A second study

[60] applied four different pathway analyses methods and detected 17 pathways that were significantly enriched for association with MDD. Their top pathways included long-term depression, calcium signaling, arrhythmogenic see more right ventricular cardiomyopathy, and cell adhesion molecules. Song and Lee [61] implicated a central role of negative regulation of transcription and nucleic acid metabolism in MDD. These reports lack the indications of coherence seen in SCZ and BD, and suggest that larger sample sizes are required. At present, the published sample sizes of genomic studies of ADHD are limited, with samples sizes of each of the four studies we identified at or below 1000 cases 39, 62, 63 and 64]. The largest study [63] suggests the involvement of synaptic mechanisms

in ADHD; however there is no convergence on pathways across the different studies. Fortunately, genomics studies of ADHD are in progress that should markedly increase the available sample sizes. As a consequence of this, pathway analyses should become more informative. We reviewed 42 studies that reported on biological pathways involved in five major psychiatric disorders. For SCZ and BD, where studies were based on sizable samples, pathway results tend to converge. For ASD, and especially MDD and ADHD, there was much less convergence suggesting that current pathway studies for these disorders are underpowered. The importance of sample size and statistical power cannot be overemphasized. An illustrative power analysis shows that to detect an effect size of VX-765 a gene-set equivalent to a genotypic relative risk of 1.1 requires ∼23,000 cases and 23,000 controls (assuming 80% power and a self-contained test in 500 gene-sets) [65]. At present, only SCZ has attained such numbers. Another important issue is that gene-set definitions vary considerably across studies. Gene-sets are derived from public databases (e.g., KEGG, GO, or Reactome) or are based on expert curation. Gene-sets available in public databases are neither complete, error-free, nor unbiased 66, 67 and 68].

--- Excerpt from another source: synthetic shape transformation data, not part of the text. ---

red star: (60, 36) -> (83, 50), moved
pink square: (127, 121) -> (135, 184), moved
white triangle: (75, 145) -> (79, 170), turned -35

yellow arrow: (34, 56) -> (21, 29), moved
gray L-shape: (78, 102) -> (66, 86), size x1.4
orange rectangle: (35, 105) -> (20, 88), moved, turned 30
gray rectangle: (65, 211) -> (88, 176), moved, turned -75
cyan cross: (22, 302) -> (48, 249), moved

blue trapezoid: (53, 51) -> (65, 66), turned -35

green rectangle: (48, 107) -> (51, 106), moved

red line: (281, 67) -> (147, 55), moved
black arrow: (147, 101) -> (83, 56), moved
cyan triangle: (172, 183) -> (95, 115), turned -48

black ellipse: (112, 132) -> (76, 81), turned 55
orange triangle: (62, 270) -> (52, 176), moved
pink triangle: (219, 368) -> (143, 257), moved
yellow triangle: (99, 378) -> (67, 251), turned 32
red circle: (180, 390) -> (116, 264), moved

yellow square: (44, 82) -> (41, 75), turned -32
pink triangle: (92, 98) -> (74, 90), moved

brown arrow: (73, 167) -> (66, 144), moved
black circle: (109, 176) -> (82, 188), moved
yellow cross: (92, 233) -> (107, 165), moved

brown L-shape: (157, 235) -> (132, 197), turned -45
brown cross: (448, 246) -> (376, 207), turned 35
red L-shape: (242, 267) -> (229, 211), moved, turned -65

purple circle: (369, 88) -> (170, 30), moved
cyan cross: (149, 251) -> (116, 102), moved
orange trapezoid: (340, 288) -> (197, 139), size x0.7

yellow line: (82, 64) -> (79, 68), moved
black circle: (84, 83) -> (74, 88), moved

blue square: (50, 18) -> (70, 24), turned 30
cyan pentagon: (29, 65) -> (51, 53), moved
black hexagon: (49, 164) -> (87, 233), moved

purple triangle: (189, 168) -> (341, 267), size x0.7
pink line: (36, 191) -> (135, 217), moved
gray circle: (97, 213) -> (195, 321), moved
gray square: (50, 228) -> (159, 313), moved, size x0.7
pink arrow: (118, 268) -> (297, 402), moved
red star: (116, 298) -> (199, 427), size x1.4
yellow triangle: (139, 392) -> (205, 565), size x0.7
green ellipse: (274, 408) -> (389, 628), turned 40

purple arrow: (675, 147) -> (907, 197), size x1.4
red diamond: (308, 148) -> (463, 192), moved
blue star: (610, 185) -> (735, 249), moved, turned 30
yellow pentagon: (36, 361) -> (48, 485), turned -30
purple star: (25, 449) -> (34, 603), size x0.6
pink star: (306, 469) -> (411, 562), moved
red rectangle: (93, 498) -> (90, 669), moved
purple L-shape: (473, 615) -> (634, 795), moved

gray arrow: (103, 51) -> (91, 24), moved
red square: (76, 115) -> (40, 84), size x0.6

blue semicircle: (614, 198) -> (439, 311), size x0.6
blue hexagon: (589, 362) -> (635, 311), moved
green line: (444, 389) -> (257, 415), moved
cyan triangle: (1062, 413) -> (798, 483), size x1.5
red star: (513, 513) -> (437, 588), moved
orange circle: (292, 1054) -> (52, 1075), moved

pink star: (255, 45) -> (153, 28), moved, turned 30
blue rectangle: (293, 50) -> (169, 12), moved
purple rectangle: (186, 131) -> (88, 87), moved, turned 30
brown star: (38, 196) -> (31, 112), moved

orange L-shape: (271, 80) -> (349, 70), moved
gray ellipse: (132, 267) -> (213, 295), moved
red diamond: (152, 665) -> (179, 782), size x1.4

To illustrate, we evaluated 1027 genes that were annotated by experts as being present in the synaptic compartment, and verified by repeated lab experiments to be active in the synapse 27 and 69]. Most (58%) of these genes had no known pathway Interleukin-2 receptor in the KEGG database. The GO database contains 22 unique terms in the component category, containing ‘synaptic’ or ‘synapse’ for a total of 540 unique genes. Of the 1027 expert-curated synaptic genes, only 225 (22%) are annotated as being present at the synapse in GO. Of 540 GO synaptic genes, 315 have not been experimentally validated as playing a role in the synapse. This single (albeit important) example may or may not generalize; however, bias or unreliability in public databases is certainly possible, and may be a critical limitation for pathway analyses.